#### WHAT TO PRODUCE
Restate the records below word for word, leaving nothing out.
RECORDS: Begin
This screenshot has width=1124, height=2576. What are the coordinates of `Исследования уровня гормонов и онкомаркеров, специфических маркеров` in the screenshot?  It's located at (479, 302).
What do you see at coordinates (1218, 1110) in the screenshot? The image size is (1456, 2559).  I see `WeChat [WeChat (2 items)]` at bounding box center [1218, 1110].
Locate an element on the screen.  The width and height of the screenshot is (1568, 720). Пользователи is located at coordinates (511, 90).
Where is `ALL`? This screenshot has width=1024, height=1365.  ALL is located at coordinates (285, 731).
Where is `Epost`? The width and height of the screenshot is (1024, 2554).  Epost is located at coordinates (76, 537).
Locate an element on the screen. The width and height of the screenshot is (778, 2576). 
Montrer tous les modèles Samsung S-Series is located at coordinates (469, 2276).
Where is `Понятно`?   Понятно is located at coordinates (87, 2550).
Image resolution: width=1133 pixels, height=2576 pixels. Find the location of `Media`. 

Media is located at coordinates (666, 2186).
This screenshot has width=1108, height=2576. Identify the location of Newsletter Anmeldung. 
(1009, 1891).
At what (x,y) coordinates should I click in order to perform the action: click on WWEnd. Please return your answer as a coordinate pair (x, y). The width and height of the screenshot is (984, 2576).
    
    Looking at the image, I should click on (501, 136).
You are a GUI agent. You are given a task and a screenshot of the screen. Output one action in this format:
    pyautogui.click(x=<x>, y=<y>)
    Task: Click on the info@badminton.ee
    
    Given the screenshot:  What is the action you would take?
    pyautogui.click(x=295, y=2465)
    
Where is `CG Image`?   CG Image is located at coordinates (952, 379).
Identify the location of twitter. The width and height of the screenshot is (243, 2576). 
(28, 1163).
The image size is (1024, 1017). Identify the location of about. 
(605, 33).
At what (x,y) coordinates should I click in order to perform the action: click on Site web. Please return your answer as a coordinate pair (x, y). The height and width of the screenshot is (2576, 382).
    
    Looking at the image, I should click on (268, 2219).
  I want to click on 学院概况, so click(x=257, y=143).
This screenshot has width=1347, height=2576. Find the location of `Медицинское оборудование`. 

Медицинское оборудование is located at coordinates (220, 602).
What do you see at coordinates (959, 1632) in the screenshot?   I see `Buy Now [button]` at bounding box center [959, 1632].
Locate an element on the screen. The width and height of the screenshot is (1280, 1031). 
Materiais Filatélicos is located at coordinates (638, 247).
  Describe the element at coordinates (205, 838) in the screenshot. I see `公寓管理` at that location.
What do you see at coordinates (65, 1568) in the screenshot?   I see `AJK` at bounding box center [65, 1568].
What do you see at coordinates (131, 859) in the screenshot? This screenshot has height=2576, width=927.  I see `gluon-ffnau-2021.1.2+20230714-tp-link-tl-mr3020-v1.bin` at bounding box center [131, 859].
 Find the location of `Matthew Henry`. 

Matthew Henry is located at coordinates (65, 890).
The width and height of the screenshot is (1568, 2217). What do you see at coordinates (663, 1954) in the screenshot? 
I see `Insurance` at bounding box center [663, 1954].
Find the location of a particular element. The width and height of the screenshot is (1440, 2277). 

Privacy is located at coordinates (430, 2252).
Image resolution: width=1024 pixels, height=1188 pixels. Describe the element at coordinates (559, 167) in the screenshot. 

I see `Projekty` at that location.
RECORDS: End
#### TASK RESULT
This screenshot has width=1124, height=2576. What are the coordinates of `Исследования уровня гормонов и онкомаркеров, специфических маркеров` in the screenshot?  It's located at (479, 302).
What do you see at coordinates (1218, 1110) in the screenshot? The image size is (1456, 2559).  I see `WeChat [WeChat (2 items)]` at bounding box center [1218, 1110].
Locate an element on the screen.  The width and height of the screenshot is (1568, 720). Пользователи is located at coordinates (511, 90).
Where is `ALL`? This screenshot has width=1024, height=1365.  ALL is located at coordinates (285, 731).
Where is `Epost`? The width and height of the screenshot is (1024, 2554).  Epost is located at coordinates (76, 537).
Locate an element on the screen. The width and height of the screenshot is (778, 2576). 
Montrer tous les modèles Samsung S-Series is located at coordinates (469, 2276).
Where is `Понятно`?   Понятно is located at coordinates (87, 2550).
Image resolution: width=1133 pixels, height=2576 pixels. Find the location of `Media`. 

Media is located at coordinates (666, 2186).
This screenshot has width=1108, height=2576. Identify the location of Newsletter Anmeldung. 
(1009, 1891).
At what (x,y) coordinates should I click in order to perform the action: click on WWEnd. Please return your answer as a coordinate pair (x, y). The width and height of the screenshot is (984, 2576).
    
    Looking at the image, I should click on (501, 136).
You are a GUI agent. You are given a task and a screenshot of the screen. Output one action in this format:
    pyautogui.click(x=<x>, y=<y>)
    Task: Click on the info@badminton.ee
    
    Given the screenshot:  What is the action you would take?
    pyautogui.click(x=295, y=2465)
    
Where is `CG Image`?   CG Image is located at coordinates (952, 379).
Identify the location of twitter. The width and height of the screenshot is (243, 2576). 
(28, 1163).
The image size is (1024, 1017). Identify the location of about. 
(605, 33).
At what (x,y) coordinates should I click in order to perform the action: click on Site web. Please return your answer as a coordinate pair (x, y). The height and width of the screenshot is (2576, 382).
    
    Looking at the image, I should click on (268, 2219).
  I want to click on 学院概况, so click(x=257, y=143).
This screenshot has width=1347, height=2576. Find the location of `Медицинское оборудование`. 

Медицинское оборудование is located at coordinates (220, 602).
What do you see at coordinates (959, 1632) in the screenshot?   I see `Buy Now [button]` at bounding box center [959, 1632].
Locate an element on the screen. The width and height of the screenshot is (1280, 1031). 
Materiais Filatélicos is located at coordinates (638, 247).
  Describe the element at coordinates (205, 838) in the screenshot. I see `公寓管理` at that location.
What do you see at coordinates (65, 1568) in the screenshot?   I see `AJK` at bounding box center [65, 1568].
What do you see at coordinates (131, 859) in the screenshot? This screenshot has height=2576, width=927.  I see `gluon-ffnau-2021.1.2+20230714-tp-link-tl-mr3020-v1.bin` at bounding box center [131, 859].
 Find the location of `Matthew Henry`. 

Matthew Henry is located at coordinates (65, 890).
The width and height of the screenshot is (1568, 2217). What do you see at coordinates (663, 1954) in the screenshot? 
I see `Insurance` at bounding box center [663, 1954].
Find the location of a particular element. The width and height of the screenshot is (1440, 2277). 

Privacy is located at coordinates (430, 2252).
Image resolution: width=1024 pixels, height=1188 pixels. Describe the element at coordinates (559, 167) in the screenshot. 

I see `Projekty` at that location.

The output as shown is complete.